The New Testament covenant became effective and the Old Testament covenant vanished away when Jesus Christ, the testator, died on the cross:
Hebrews 9:16-17 wrote:For where a testament is, there must also of necessity be the death of the testator. For a testament is of force after men are dead: otherwise it is of no strength at all while the testator liveth.
Once the New Testament became active, the previous testament became obsolete. No one can now gain eternal life by remaining sinless as required under the Old Testament. This includes infants and children! The only path to salvation presently is through a belief in Jesus Christ under terms of the New Testament covenant, and infants do not believe in Jesus Christ!

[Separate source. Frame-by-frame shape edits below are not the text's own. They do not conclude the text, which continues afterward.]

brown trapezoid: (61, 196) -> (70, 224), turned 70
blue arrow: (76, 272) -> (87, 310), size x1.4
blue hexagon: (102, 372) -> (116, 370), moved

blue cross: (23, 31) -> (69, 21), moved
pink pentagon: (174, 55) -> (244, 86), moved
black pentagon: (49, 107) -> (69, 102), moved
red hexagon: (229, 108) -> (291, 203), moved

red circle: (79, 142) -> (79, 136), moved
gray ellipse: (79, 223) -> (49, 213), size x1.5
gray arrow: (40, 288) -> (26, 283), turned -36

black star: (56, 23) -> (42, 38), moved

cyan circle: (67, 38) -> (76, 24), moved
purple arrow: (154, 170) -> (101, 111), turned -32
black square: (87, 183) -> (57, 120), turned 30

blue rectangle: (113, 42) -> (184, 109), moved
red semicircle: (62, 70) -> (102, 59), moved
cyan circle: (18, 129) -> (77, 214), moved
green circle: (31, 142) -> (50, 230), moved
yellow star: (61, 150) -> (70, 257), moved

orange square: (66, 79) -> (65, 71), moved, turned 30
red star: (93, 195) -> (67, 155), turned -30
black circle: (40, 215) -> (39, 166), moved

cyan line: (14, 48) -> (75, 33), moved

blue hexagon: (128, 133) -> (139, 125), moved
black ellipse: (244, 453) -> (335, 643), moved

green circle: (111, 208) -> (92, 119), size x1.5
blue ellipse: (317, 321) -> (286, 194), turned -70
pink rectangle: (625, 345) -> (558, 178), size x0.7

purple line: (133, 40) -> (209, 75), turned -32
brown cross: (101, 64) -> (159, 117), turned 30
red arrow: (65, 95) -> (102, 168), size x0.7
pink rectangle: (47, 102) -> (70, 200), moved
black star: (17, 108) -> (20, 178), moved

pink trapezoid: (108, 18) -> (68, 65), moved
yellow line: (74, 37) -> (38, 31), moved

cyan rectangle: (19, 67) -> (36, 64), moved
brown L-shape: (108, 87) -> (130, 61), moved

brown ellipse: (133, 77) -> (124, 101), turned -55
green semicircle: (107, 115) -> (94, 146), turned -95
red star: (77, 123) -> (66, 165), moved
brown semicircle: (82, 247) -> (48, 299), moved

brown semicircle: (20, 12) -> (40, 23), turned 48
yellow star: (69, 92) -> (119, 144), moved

JBlack wrote:2. Is there really a such thing as Original Sin?
It's a moot point now:
Romans 6:14 wrote:For sin shall not have dominion over you: for ye are not under the law, but under grace.
After Jesus died for us, we fell under the grace of Jesus Christ for our salvation, not our works to fulfill the law. So sin, whether
none or many, does
not control our salvation!
JBlack wrote:3. Is there anything in the bible about 12 being the "cut off " age?
Here is one earthly example: When the children of Israel rebelled against the commandments of God after departing Egypt, God let them wander in the wilderness so that the sinful adults would die off and not see the Promised Land. However, those who were children and had no knowledge of good and evil were allowed to take possession of the Promised Land:
Deuteronomy 1:39 wrote:Moreover your little ones, which ye said should be a prey, and your children, which in that day had no knowledge between good and evil, they shall go in thither, and unto them will I give it, and they shall possess it.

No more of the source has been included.